I recently received an advanced copy of an album by a band called “Under the Influence of Giants.” Like most of the CDs I get I brought it work to listen to in the background. When I put this CD I noticed some FBI piracy warnings, but nothing more than the usual. Then I hit play in iTunes and all I got was a strange drum loop. It kind of sounded like the CD was skipping, but that wasn’t right. Anyways, I switched songs and the same thing happened. I tried a few others, but on those I got nothing but silence.
Perplexed I pulled the case off my shelf and looked at it, on the back was this friendly message: “COPY PROTECTED: THIS CD IS PROTECTED AGAINST UNAUTHORIZED COPYING IT IS DESIGNED TO PLAYIN STANDART AUDIO CD PLAYERS. IT IS NOT DESIGNED FOR PLAY IN COMPUTERS. PLAYBACK PROBLEMS MAY ALSO BE EXPERIENCED WITH CAR STEREOS, DVD PLAYERS AND GAME CONSOLES.”

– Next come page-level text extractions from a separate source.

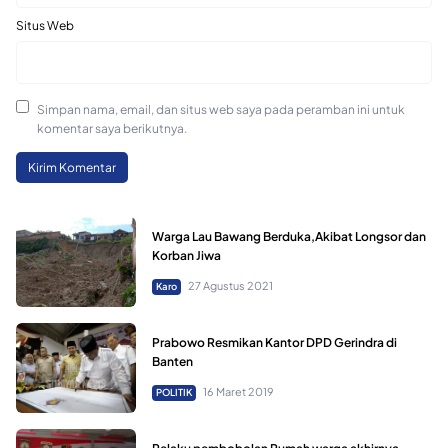
Situs Web
Simpan nama, email, dan situs web saya pada peramban ini untuk
komentar saya berikutnya.
Warga Lau Bawang Berduka,Akibat Longsor dan
Korban Jiwa
27 Agustus 2021
Karo
Prabowo Resmikan Kantor DPD Gerindra di
Banten
16 Maret 2019
POLITIK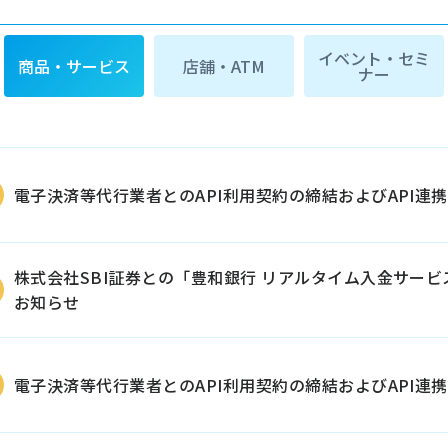
イベント・セミ
商品・サービス
店舗・ATM
ナー
電子決済等代行業者とのAPI利用契約の締結およびAPI連
株式会社SBI証券との「豊和銀行 リアルタイム入金サー
お知らせ
電子決済等代行業者とのAPI利用契約の締結およびAPI連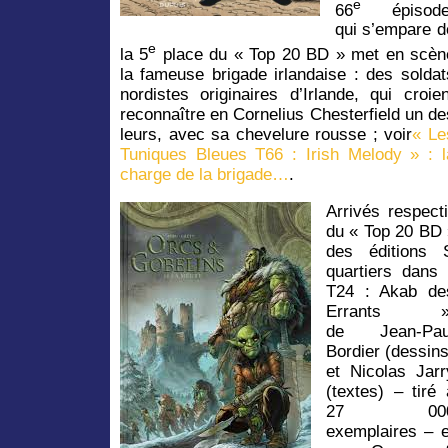
e
66
épisode
qui s’empare d
e
la 5
place du « Top 20 BD » met en scèn
la fameuse brigade irlandaise : des soldat
nordistes originaires d’Irlande, qui croien
reconnaître en Cornelius Chesterfield un de
leurs, avec sa chevelure rousse ; voir
« Le
Tuniques Bleues T66 : Irish Melody » : l
charge de la brigade…
.
Arrivés respec
du « Top 20 BD 
des éditions S
quartiers dan
T24 : Akab de
Errants »
de Jean-Pau
Bordier (dessins
et Nicolas Jarr
(textes) – tiré 
27 00
exemplaires – e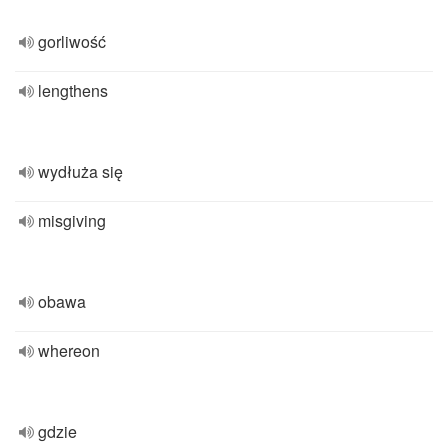
gorliwość
lengthens
wydłuża się
misgiving
obawa
whereon
gdzie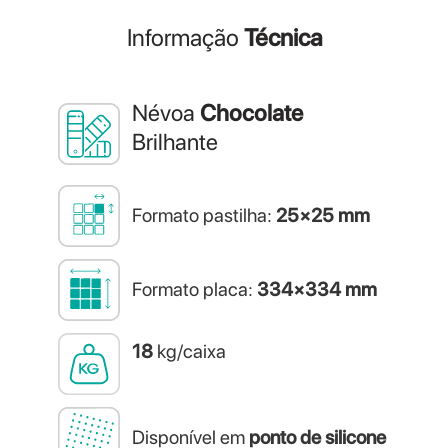
Informação
Técnica
Névoa
Chocolate
Brilhante
Formato pastilha:
25×25 mm
Formato placa:
334×334 mm
18
kg/caixa
Disponível em
ponto de silicone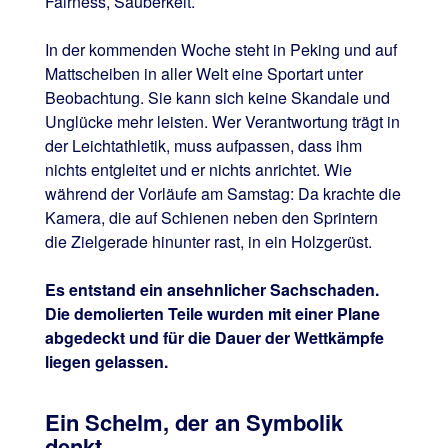
Fairness, Sauberkeit.
In der kommenden Woche steht in Peking und auf
Mattscheiben in aller Welt eine Sportart unter
Beobachtung. Sie kann sich keine Skandale und
Unglücke mehr leisten. Wer Verantwortung trägt in
der Leichtathletik, muss aufpassen, dass ihm
nichts entgleitet und er nichts anrichtet. Wie
während der Vorläufe am Samstag: Da krachte die
Kamera, die auf Schienen neben den Sprintern
die Zielgerade hinunter rast, in ein Holzgerüst.
Es entstand ein ansehnlicher Sachschaden.
Die demolierten Teile wurden mit einer Plane
abgedeckt und für die Dauer der Wettkämpfe
liegen gelassen.
Ein Schelm, der an Symbolik
denkt.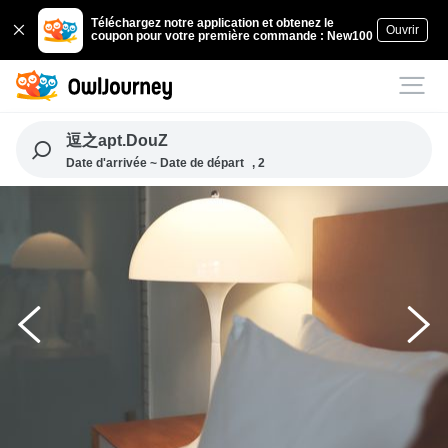
Téléchargez notre application et obtenez le
Ouvrir
coupon pour votre première commande : New100
逗之apt.DouZ
Date d'arrivée ~ Date de départ
, 2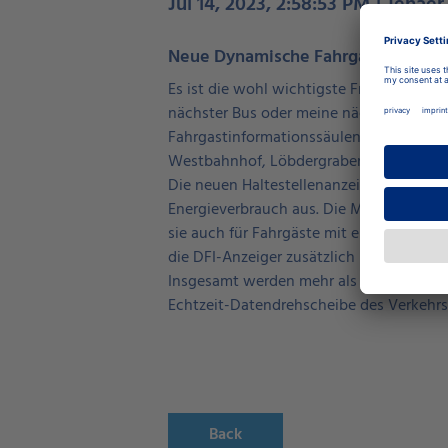
Jul 14, 2023, 2:58:53 PM | Jenae
Neue Dynamische Fahrgastinformatio
Es ist die wohl wichtigste Frage, die si
nächster Bus oder meine nächste Bahn? N
Fahrgastinformationssäulen (DFI) des Jen
Westbahnhof, Löbdergraben, Teichgraben, 
Die neuen Haltestellenanzeigen zeichnen
Energieverbrauch aus. Die Monitore verfü
sie auch für Fahrgäste mit eingeschränk
die DFI-Anzeiger zusätzlich über eine Vo
Insgesamt werden mehr als 70 Anlagen suk
Echtzeit-Datendrehscheibe des Verkehr
Back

So I’ve been sent a CD that I can’t play in my computer, DVD player or game console. That’s insane. I don’t even have access to a regular CD player at work and at home, the only one I have is in the shower, hardly the best way to listen to music with a critical ear.
My question to the record label (Island Records) is this: At what point does your quest to protect your property completely ruin the experience? The DRM on this CD is at a level that makes me unwilling to ever listen to the music. Now if you’re trying to save an industry, is this really the best way to do it?